Lindsay: Awesome. Thank you so much!

Allison: You’re welcome!

+ + +

Lindsay: Okay. So, I am now talking to Steven Stack. Hello, Steven!

Steven: Hello, Lindsay!

Lindsay: Steven is our course instructor for the course, From Audition to Curtain Call: Directing Youth Theatre. Now, that sounds like that is a pretty all-encompassing course, “From Audition to Curtain Call.”

Steven: It really is and, if you think about it, that’s the only way that it could be because all of those things – from audition to all the rehearsals to the curtain call – are included in the process of creating a show. So, if you leave one out, you’re leaving out important parts of the process and that just can’t happen.

Lindsay: Right. You know, like, if you want to know, it’s a step-by-step process, isn’t it? You know, if you’re preparing your play, then the next step is audition, and then the next step is that first rehearsal, and then it snowballs from one to the other.

Steven: Absolutely.

When I first started directing, I didn’t understand how important following a certain process was and my shows and the rehearsals never went as well as they could have. But, as I gained more and more experience, I started really going, “Okay. Point A to Point B to Point C to Point D,” and so forth. And then, the whole process just became so much stronger and more enjoyable for me and for the actors.

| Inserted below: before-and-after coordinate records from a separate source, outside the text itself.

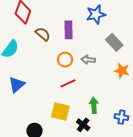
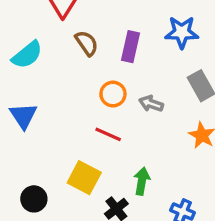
red line: (68, 83) -> (108, 134), turned 35
blue triangle: (17, 85) -> (23, 116), turned -36

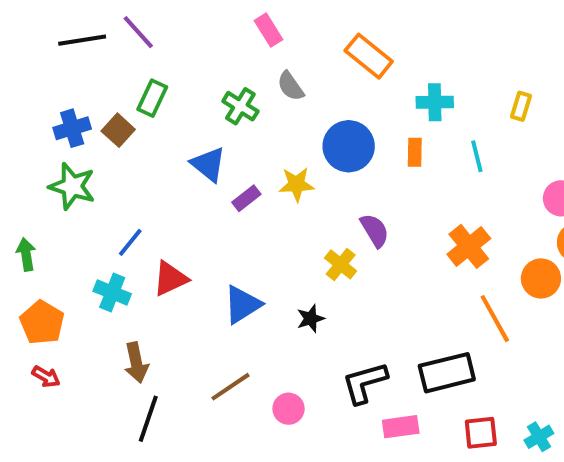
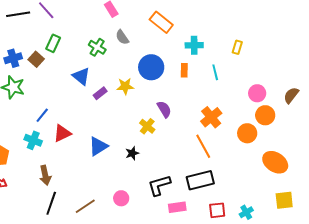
orange line: (495, 319) -> (203, 146), moved
brown line: (230, 387) -> (85, 206), moved

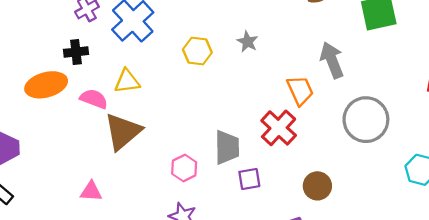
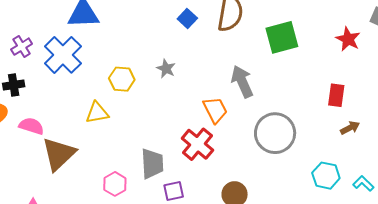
yellow triangle: (127, 81) -> (97, 113), moved

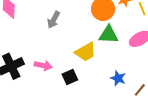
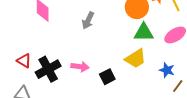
yellow trapezoid: (85, 52) -> (135, 58), moved
blue star: (118, 78) -> (167, 70), moved

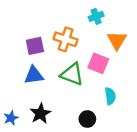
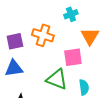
pink square: (98, 63) -> (73, 57), turned -30
green triangle: (72, 74) -> (57, 79), moved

Lindsay: So, I think that what you’re saying is that planning is sort of your secret bullet when it comes to directing a play from audition to curtain call. You want to be prepared.

Steven: Absolutely because, if you don’t know how to get where you’re going, then there’s no way you’re going to get there. So, the more you plan, the less stress you feel, and the more successful you’re going to be in the long run.

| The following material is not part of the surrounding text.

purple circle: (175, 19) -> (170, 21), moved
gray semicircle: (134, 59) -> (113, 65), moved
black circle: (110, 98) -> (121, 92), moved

Lindsay: Okay. So, let’s talk about some of the specifics of that planning that you’re going to cover in the course. What are some of the highlights in this course?

Steven: Well, at the beginning, it’s just making sure that you understand the play you’re about to direct – that you know the ins and outs, all the characters, the motivations, the conflicts in every certain part of the play, and that you can have some ideas of how you’re visually going to paint that picture on-stage – that’s the first thing.

And then, you’re going to basically go through that whole process from “When do I do my auditions? What do I want to do in my auditions? What should my first rehearsal look like? When am I going to block the show and how am I going to block the show?” and then you get into the rehearsals then all the other things that may come up.

And, in this course, we cover all of those from dealing with parents, from dealing with casting, from dealing with those moments that you might not want to deal with – everything, really.

Lindsay: We from A to Z, right? Exactly how do you deal with parents who don’t like the casting that their child has been given? Some of the keys that every student actor needs to learn.

You go through the five most important keys that student actors need to learn and my favorite one is that you tell them “don’t act” when they’re on-stage. Why is that? Why shouldn’t students act on-stage?

Steven: Well, because you don’t want performances. You don’t want people performing what they think the character should sound like or be like; you want the actor to actually know what the character is like and to be able to create those moments truthfully because, you know, they’ve been told so long how to perform, how to recite their lines. I don’t want any of that – not just for the audience because it’s a good thing for the audience because the audience can see when a moment is actually happening, but for young actors to be able to actually experience what it feels like to respond in character, for me as an actor, it was one of the coolest things that ever happened to me on-stage.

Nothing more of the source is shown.